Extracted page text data
-- Opening Marker --

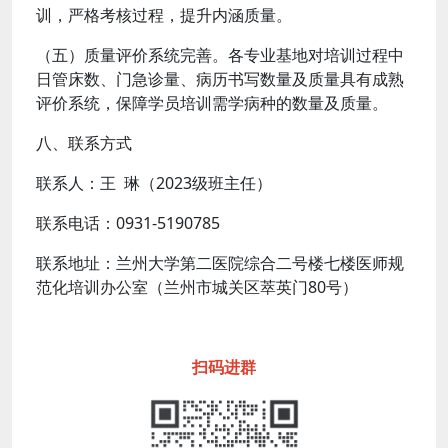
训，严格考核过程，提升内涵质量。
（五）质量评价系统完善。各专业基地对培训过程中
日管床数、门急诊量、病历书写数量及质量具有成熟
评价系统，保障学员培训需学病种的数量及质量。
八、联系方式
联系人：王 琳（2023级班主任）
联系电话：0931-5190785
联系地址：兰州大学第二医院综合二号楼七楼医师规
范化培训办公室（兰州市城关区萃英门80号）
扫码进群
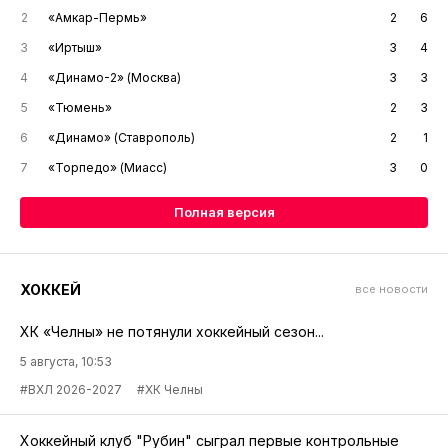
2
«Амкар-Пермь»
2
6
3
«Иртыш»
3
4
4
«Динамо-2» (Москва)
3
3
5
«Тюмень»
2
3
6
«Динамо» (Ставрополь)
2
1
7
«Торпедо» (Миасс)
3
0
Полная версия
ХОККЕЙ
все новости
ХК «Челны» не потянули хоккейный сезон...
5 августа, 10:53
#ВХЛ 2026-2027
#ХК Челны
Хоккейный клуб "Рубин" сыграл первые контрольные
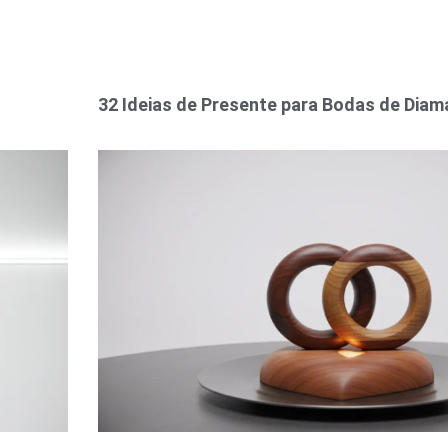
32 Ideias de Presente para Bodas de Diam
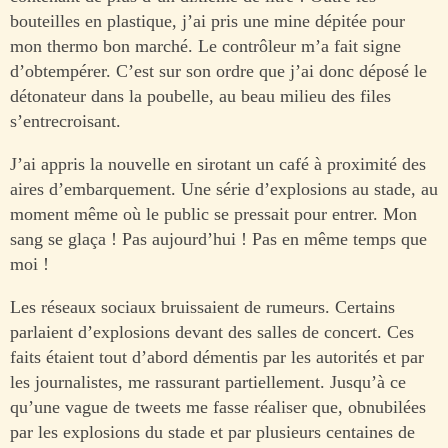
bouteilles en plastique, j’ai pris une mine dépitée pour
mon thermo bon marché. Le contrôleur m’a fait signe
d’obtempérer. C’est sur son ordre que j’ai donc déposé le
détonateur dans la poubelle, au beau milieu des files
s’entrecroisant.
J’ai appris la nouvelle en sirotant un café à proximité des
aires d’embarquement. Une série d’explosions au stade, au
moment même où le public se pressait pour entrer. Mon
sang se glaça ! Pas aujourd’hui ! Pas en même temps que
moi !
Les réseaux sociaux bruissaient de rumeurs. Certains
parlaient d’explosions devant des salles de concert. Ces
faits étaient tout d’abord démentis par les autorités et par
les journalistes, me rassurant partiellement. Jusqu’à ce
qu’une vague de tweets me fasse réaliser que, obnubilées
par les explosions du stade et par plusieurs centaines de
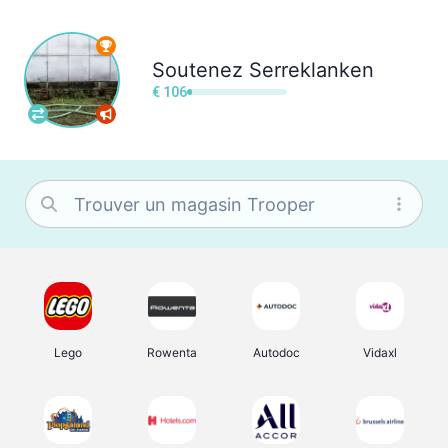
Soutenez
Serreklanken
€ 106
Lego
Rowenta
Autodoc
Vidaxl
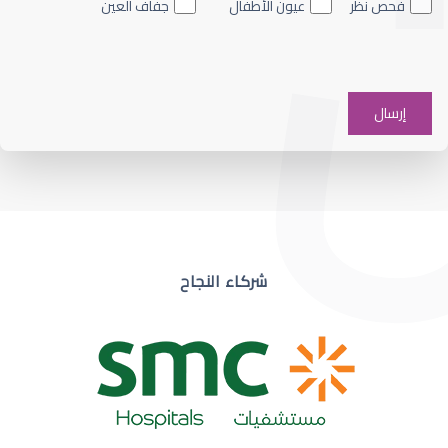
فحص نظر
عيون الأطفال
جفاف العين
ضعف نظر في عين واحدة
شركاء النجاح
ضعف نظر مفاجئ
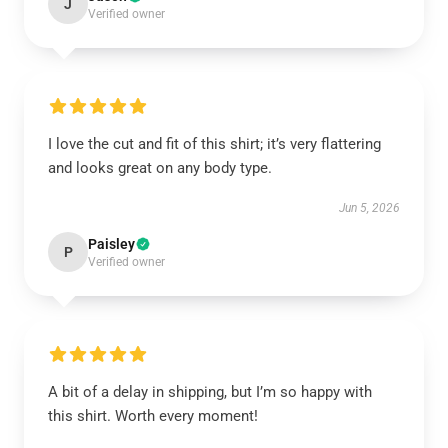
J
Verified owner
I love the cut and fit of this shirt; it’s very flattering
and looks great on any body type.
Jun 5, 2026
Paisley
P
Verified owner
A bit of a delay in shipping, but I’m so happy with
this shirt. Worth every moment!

-- Closing Marker --

**How to complete this task**
The records above are to be quoted exactly, with all pictures left out.

**Exercise answer**
训，严格考核过程，提升内涵质量。
（五）质量评价系统完善。各专业基地对培训过程中
日管床数、门急诊量、病历书写数量及质量具有成熟
评价系统，保障学员培训需学病种的数量及质量。
八、联系方式
联系人：王 琳（2023级班主任）
联系电话：0931-5190785
联系地址：兰州大学第二医院综合二号楼七楼医师规
范化培训办公室（兰州市城关区萃英门80号）
扫码进群
2
«Амкар-Пермь»
2
6
3
«Иртыш»
3
4
4
«Динамо-2» (Москва)
3
3
5
«Тюмень»
2
3
6
«Динамо» (Ставрополь)
2
1
7
«Торпедо» (Миасс)
3
0
Полная версия
ХОККЕЙ
все новости
ХК «Челны» не потянули хоккейный сезон...
5 августа, 10:53
#ВХЛ 2026-2027
#ХК Челны
Хоккейный клуб "Рубин" сыграл первые контрольные
32 Ideias de Presente para Bodas de Diam
bouteilles en plastique, j’ai pris une mine dépitée pour
mon thermo bon marché. Le contrôleur m’a fait signe
d’obtempérer. C’est sur son ordre que j’ai donc déposé le
détonateur dans la poubelle, au beau milieu des files
s’entrecroisant.
J’ai appris la nouvelle en sirotant un café à proximité des
aires d’embarquement. Une série d’explosions au stade, au
moment même où le public se pressait pour entrer. Mon
sang se glaça ! Pas aujourd’hui ! Pas en même temps que
moi !
Les réseaux sociaux bruissaient de rumeurs. Certains
parlaient d’explosions devant des salles de concert. Ces
faits étaient tout d’abord démentis par les autorités et par
les journalistes, me rassurant partiellement. Jusqu’à ce
qu’une vague de tweets me fasse réaliser que, obnubilées
par les explosions du stade et par plusieurs centaines de
Soutenez
Serreklanken
€ 106
Lego
Rowenta
Autodoc
Vidaxl
فحص نظر
عيون الأطفال
جفاف العين
ضعف نظر في عين واحدة
شركاء النجاح
ضعف نظر مفاجئ
J
Verified owner
I love the cut and fit of this shirt; it’s very flattering
and looks great on any body type.
Jun 5, 2026
Paisley
P
Verified owner
A bit of a delay in shipping, but I’m so happy with
this shirt. Worth every moment!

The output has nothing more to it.